Kufstein — Paris und London haben es schon getan, das niederösterreichische Traiskirchen machte in Österreich den offiziellen Anfang, mit Innsbruck soll am 18. Juli die erste Landeshauptstadt der Alpenrepublik den Klimanotstand ausrufen. Die erste Tiroler Gemeinde wird die Großstadt dabei nicht mehr sein — am Mittwochabend machte der Kufsteiner Gemeinderat die Klimakrise per Dringlichkeitsantrag offiziell zur Angelegenheit der Festungsstadt.

Diese kommunale Selbstverpflichtung bedeutet, dass Kufstein „die Eindämmung der Klimakrise und ihrer schwerwiegenden Folgen als Aufgabe von höchster Priorität anerkennt", es sich zum Ziel setzt, bei „jeglichen Entscheidungen die Auswirkungen auf das Klima zu berücksichtigen" und jene Lösungen zu bevorzugen, „die sich positiv auf das Klima auswirken". So wurde es bei der öffentlichen Sitzung verlesen und von den Gemeinderäten einstimmig abgesegnet.

Konkret wird nun das Umweltleitbild der Stadt von 2017 um einige Punkte ergänzt, die u. a. die Vemeidung von Hitze-Inseln sowie die Erweiterung von Grünanlagen vorsehen.

Bei der anstehenden Neugestaltung des Kasernen­areals und Finalisierung der Südtiroler Siedlung sollen diese „neuen Erkenntnisse" laut BM Martin Krumschnabel einfließen. Was aber wird aus dem Stadtpark? Bekanntermaßen soll die öffentliche Grünanlage zugunsten eines veranstaltungstauglicheren Geländes künftig mehr Asphaltfläche aufweisen — oder, wie es Kritiker formulieren, „zugepflastert werden". Der Startschuss für den Neubau fällt bereits nach dem Weinfest am Wochenende.

Man habe bereits erste Abänderungen der bestehenden Planung vorgenommen, berichtet BM Martin Krumschnabel auf Nachfrage der TT. So würden nun 250 Quadratmeter mehr begrünt werden als ursprünglich angedacht. Vorgesehen sind auch zwölf neue Bäume (einer aus dem Bestand muss geopfert werden, 13 werden gepflanzt). „Wir werden die Gestaltung des Architekten jetzt nicht komplett verändern, aber mit ihm reden, ob wir vielleicht noch Platz für weitere Bäume finden", sagt der Stadtchef. Man wolle mit strengeren Blicken auf Bauvorhaben und „grüneren" Vorschreibungen eine dauernde Bewusstseinsänderung erzielen, „das wird für Einzelne lästig sein, aber man muss zu diesen Zielen stehen".

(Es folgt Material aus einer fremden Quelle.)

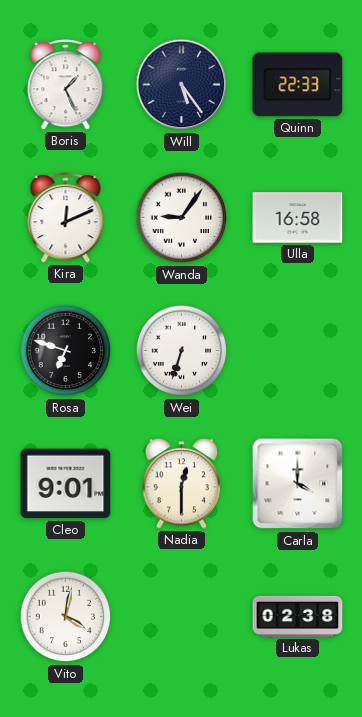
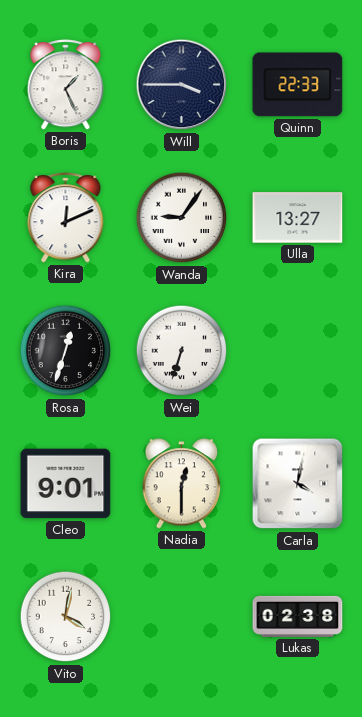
Will: 5:24 -> 3:45
Ulla: 16:58 -> 13:27
Rosa: 6:48 -> 12:33
Carla: 4:00 -> 4:02
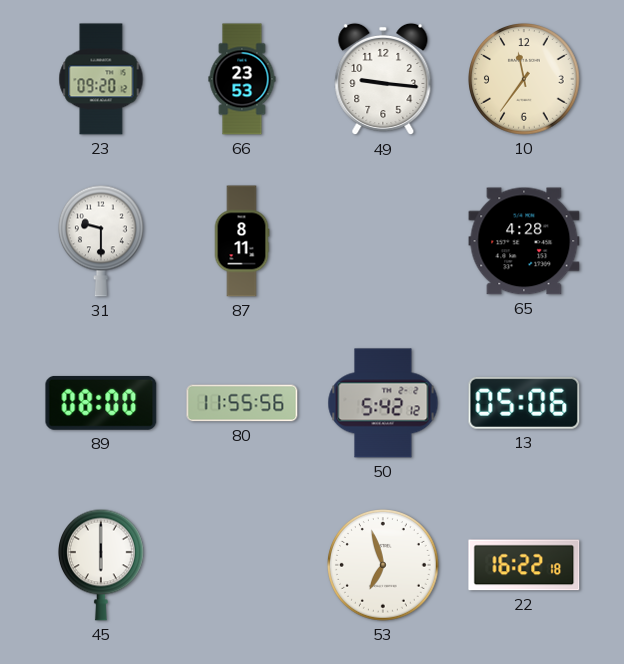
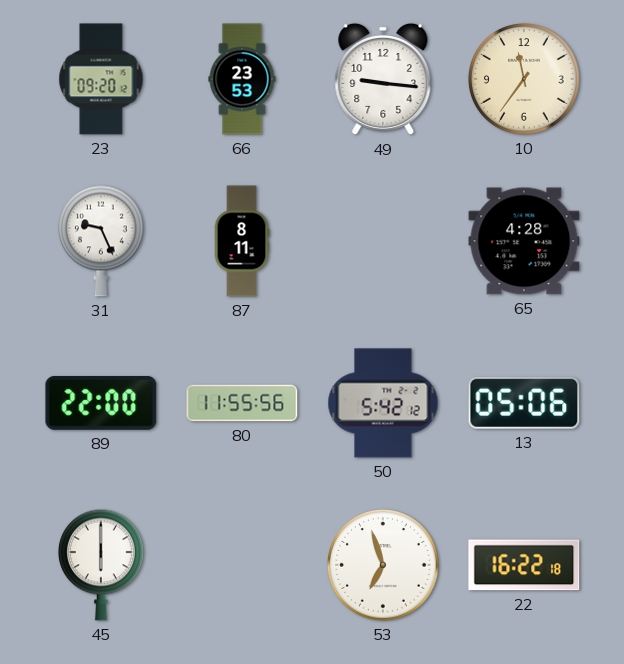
31: 9:30 -> 9:26
89: 08:00 -> 22:00
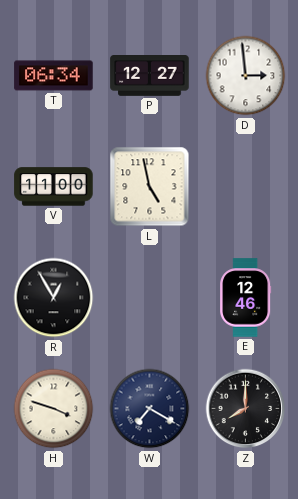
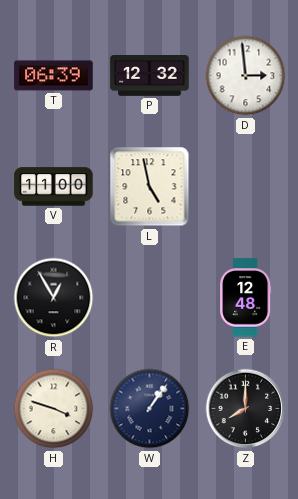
T: 06:34 -> 06:39
P: 12:27 -> 12:32
E: 12:46 -> 12:48
W: 7:20 -> 1:06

Auch im Wörgler Gemeinderat wurde der Klimaschutz bei der jüngsten Sitzung thematisiert. Dort stellten die Grünen den Antrag für eine eigene Arbeitsgruppe, die ein Maßnahmenpaket schnüren solle, das die Gemeinde dann möglichst schnell umsetzen solle.

Auch Telfs legt Schwerpunkt auf Klimaschutz

Auch Telfs, die drittgrößte Tiroler Gemeinde, setzt sich intensiv mit dem Thema Klimaschutz und Klimanotstand auseinander. In der jüngsten Gemeinderatssitzung wurde — von allen sieben Fraktionen gemeinsam — ein Antrag eingebracht, wonach „bei allen Projekten und Beschlüssen ein Schwerpunkt auf den Klimaschutz gelegt werden muss". Konkret müsse der Klimaschutz künftig eine „essenzielle Rolle" beim Erlass von Verordnungen, bei der Vergabe öffentlicher Aufträge, bei Beschaffungen, beim Wohnbau und im Verkehrsbereich spielen. Vor allem soll auch die Bewusstseinsbildung der Bevölkerung in Sachen Klimawandel und dessen Folgen forciert werden. Die Marktgemeinde soll sich zudem verpflichten, „alles zu unternehmen, um in Richtung Energieautonomie zu gehen".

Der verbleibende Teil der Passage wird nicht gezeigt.